NEBİ MİŞ / Körfez turu ve ilişkilerde stratejik derinleşme

Cumhurbaşkanı Tayyip Erdoğan’ın üç ülkeyi kapsayan Körfez turunun son ayağı Umman‘dı. Erdoğan, bu ülkeye en son 2005 yılında Başbakanlığı döneminde gelmişti. Yirmi yıl aradan sonra geldiği Maskat’ta Sultan Heysem bin Tarık tarafından sıcak bir şekilde karşılandı. Umman dış politikası, bölgesel çatışmalardan uzak ve daha çok tarafsızlık üzerine şekillenmiştir. Modern Umman’ın kurucu babası Sultan Kabus, Ocak 2020’de vefat ettiğinde elli yıldır iktidardaydı. Yerine gelen Heysem de Kabus dönemi politikalarını devam ettirmektedir. Diğer Körfez ülkelerinin aksine Umman, toplum olarak daha geleneksel, iç politikada istikrarlı, dış politikada ise bölgesel rekabetten uzak durmaya çalışmaktadır. İkili ilişkilerde uzlaşmacı bir politika takip etmektedir. Umman, Ortadoğu‘nun diğer ülkelerinde olduğu gibi, yeraltı kaynaklarına bağımlılığı azaltarak ekonomisini son yıllarda çeşitlendirmeye çalışmaktadır.
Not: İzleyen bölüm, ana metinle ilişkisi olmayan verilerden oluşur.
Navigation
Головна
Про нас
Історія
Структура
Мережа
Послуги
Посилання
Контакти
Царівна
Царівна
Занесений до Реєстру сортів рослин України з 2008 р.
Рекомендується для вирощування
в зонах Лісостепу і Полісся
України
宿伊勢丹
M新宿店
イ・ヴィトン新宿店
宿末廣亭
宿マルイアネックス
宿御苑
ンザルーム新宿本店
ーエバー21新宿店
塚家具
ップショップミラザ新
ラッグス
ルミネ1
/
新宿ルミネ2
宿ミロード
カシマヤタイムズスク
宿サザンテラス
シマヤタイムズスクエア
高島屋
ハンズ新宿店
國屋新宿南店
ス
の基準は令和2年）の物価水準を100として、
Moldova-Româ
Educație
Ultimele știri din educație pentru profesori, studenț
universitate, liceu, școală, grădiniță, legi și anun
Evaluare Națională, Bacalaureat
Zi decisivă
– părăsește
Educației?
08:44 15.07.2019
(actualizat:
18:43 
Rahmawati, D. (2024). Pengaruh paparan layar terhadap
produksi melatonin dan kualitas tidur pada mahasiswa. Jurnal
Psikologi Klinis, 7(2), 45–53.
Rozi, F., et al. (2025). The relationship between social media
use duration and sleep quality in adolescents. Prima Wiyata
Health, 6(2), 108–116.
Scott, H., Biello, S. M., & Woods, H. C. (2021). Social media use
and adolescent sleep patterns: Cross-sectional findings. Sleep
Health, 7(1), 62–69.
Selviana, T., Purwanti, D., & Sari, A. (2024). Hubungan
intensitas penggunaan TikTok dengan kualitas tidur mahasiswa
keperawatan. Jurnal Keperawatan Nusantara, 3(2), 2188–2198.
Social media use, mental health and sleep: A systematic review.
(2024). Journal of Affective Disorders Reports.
Erdoğan’ın ziyaretinin gündeminde ikili ilişkilerde, sanayi, ekonomi, savunma, ticaret gibi konular varken, bölgesel düzeyde de Gazze’de ateşkesin devamı, yardımların koordinasyonu ve iki devletli çözüm bulunmaktaydı.
Devlet başkanları düzeyinde, karşılıklı ziyaretler az olsa da bölgesel konularda birçok konuda iki ülkenin bakış açıları örtüşmektedir. Bu ziyaret sırasında, 16 farklı belgenin kabul edilmesi iki ülke arasındaki stratejik bağları daha da güçlendirecektir. Körfez ziyaretinde, ekonomi ve kalkınma, enerji başlıklarının yanında, güvenlik ve savunma konularının da ön sırada olduğunu vurgulamaya gerek yok. Ülkeler, artan belirsizliklere ve güvenlik risklerine karşı savunmalarını güçlendirmenin ve çeşitlendirmenin yollarını aramaktadır. Körfez turuna savunma sanayii şirketlerinin üst düzey yöneticileri katıldı. Dolayısıyla, her üç ülkeyle imzalanan kâğıtlarda savunma sanayii ürünlerinin önemli bir yer tuttuğunu öngörebiliriz.

EUROFIGHTER TEDARİKİ
Türkiye savunma sanayii ürünlerinde ihracatçı bir ülke olarak küresel savunma ürünleri pazarında her geçen yıl konumunu yükseltirken, kendi savunma kapasitesinin eksikliklerini de çok yönlü olarak tamamlama yoluna gitmektedir. Bilindiği gibi Türkiye, Avrupa menşeli savaş uçağı olan Eurofighter tedariki konusunda önemli bir mesafe kaydetti. Almanya uzun bir süre onay konusunda dirense de en nihayetinde yakın dönemde şerhini kaldırmak zorunda kaldı. Ancak Almanya’nın onayı geciktirmesi maalesef Türkiye’ye zaman kaybettirdi.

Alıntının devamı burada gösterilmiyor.